MKTME repurposes the high bit of physical address to key id for encryption key and, even though MAXPHYADDR in CPUID[0x80000008] remains the same, the valid bits in the MTRR mask register are based on the reduced number of physical address bits.
detect_tme() in arch/x86/kernel/cpu/intel.c detects TME and subtracts it from the total usable physical bits, but it is called too late.
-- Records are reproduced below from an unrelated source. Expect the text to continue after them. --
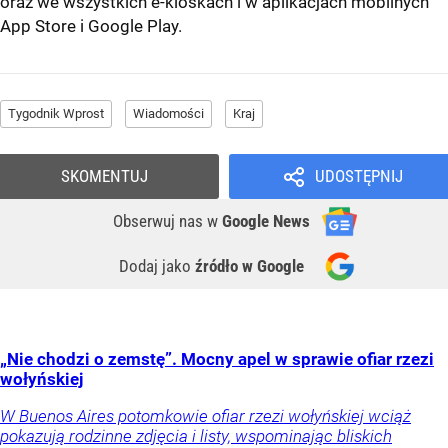
oraz we wszystkich e-kioskach i w aplikacjach mobilnych
App Store
i
Google Play
.
Tygodnik Wprost
Wiadomości
Kraj
SKOMENTUJ
UDOSTĘPNIJ
Obserwuj nas
w
Google News
Dodaj jako
źródło w Google
„Nie chodzi o zemstę”. Mocny apel w sprawie ofiar rzezi
wołyńskiej
W Buenos Aires potomkowie ofiar rzezi wołyńskiej wciąż
pokazują rodzinne zdjęcia i listy, wspominając bliskich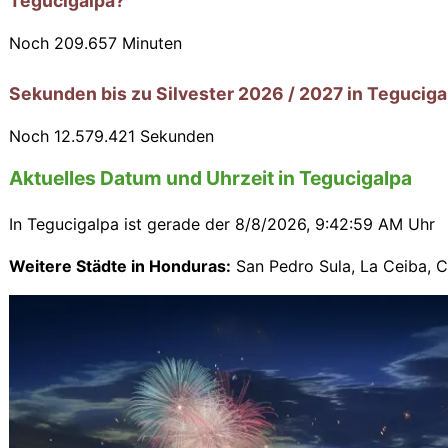
Tegucigalpa?
Noch
209.657
Minuten
Sekunden bis zu Silvester 2026 / 2027 in Teguciga
Noch
12.579.420
Sekunden
Aktuelles Datum und Uhrzeit in Tegucigalpa
In Tegucigalpa ist gerade der
8/8/2026, 9:43:00 AM Uhr
Weitere Städte in Honduras:
San Pedro Sula
,
La Ceiba
,
C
Move the call to early_init_intel() so that it is called in setup_arch(), before MTRRs are setup.
This fixes boot on some TDX-enabled systems which until now only worked with "disable_mtrr_cleanup". Without the patch, the values written to the MTRRs mask registers were 52-bit wide (e.g. 0x000fffff_80000800) and the writes failed; with the patch, the values are 46-bit wide, which matches the reduced MAXPHYADDR that is shown in /proc/cpuinfo.
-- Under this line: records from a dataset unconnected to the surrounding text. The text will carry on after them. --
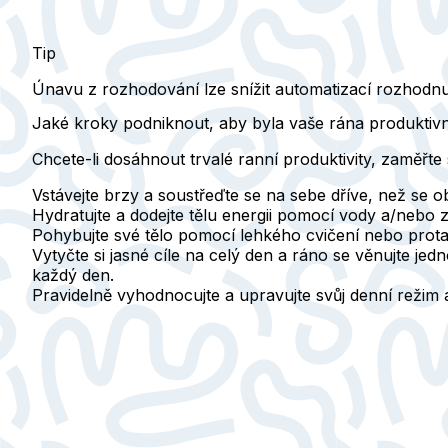
Tip
Únavu z rozhodování lze snížit automatizací rozhodnutí
Jaké kroky podniknout, aby byla vaše rána produktivn
Chcete-li dosáhnout trvalé ranní produktivity, zaměřte
Vstávejte brzy
a soustřeďte se na sebe dříve, než se ob
Hydratujte a dodejte tělu energii
pomocí vody a/nebo z
Pohybujte své tělo
pomocí lehkého cvičení nebo protah
Vytyčte si jasné cíle
na celý den a ráno se věnujte jedn
každý den.
Pravidelně vyhodnocujte a upravujte
svůj denní režim 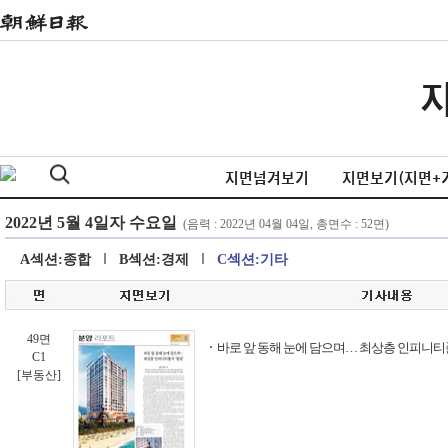
지면넘겨보기
지면보기(지면+
A섹션:종합
B섹션:경제
C섹션:기타
49면
바로 앞 동해 눈에 담으며… 최상층 인피니티풀
C1
[부동산]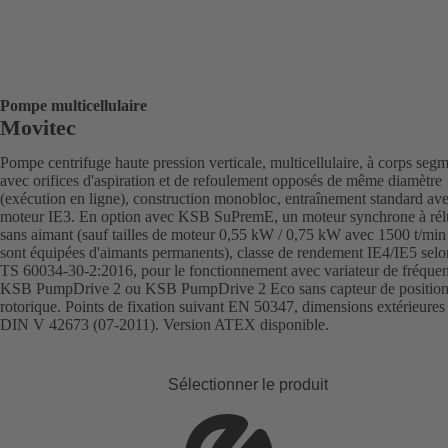
Pompe multicellulaire
Movitec
Pompe centrifuge haute pression verticale, multicellulaire, à corps segm
avec orifices d'aspiration et de refoulement opposés de même diamètre
(exécution en ligne), construction monobloc, entraînement standard av
moteur IE3. En option avec KSB SuPremE, un moteur synchrone à rél
sans aimant (sauf tailles de moteur 0,55 kW / 0,75 kW avec 1500 t/min
sont équipées d'aimants permanents), classe de rendement IE4/IE5 sel
TS 60034-30-2:2016, pour le fonctionnement avec variateur de fréque
KSB PumpDrive 2 ou KSB PumpDrive 2 Eco sans capteur de positio
rotorique. Points de fixation suivant EN 50347, dimensions extérieures
DIN V 42673 (07-2011). Version ATEX disponible.
Sélectionner le produit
Fixes: cb06d8e3d020 ("x86/tme: Detect if TME and MKTME is activated by BIOS", 2018-03-12) Reported-by: Zixi Chen zixchen@redhat.com Cc: Kirill A. Shutemov kirill.shutemov@linux.intel.com Cc: Xiaoyao Li xiaoyao.li@intel.com Cc: Kai Huang kai.huang@linux.intel.com Cc: Dave Hansen dave.hansen@linux.intel.com Cc: Thomas Gleixner tglx@linutronix.de Cc: Ingo Molnar mingo@kernel.org Cc: x86@kernel.org Cc: stable@vger.kernel.org Signed-off-by: Paolo Bonzini pbonzini@redhat.com --- arch/x86/kernel/cpu/intel.c | 178 ++++++++++++++++++------------------ 1 file changed, 91 insertions(+), 87 deletions(-)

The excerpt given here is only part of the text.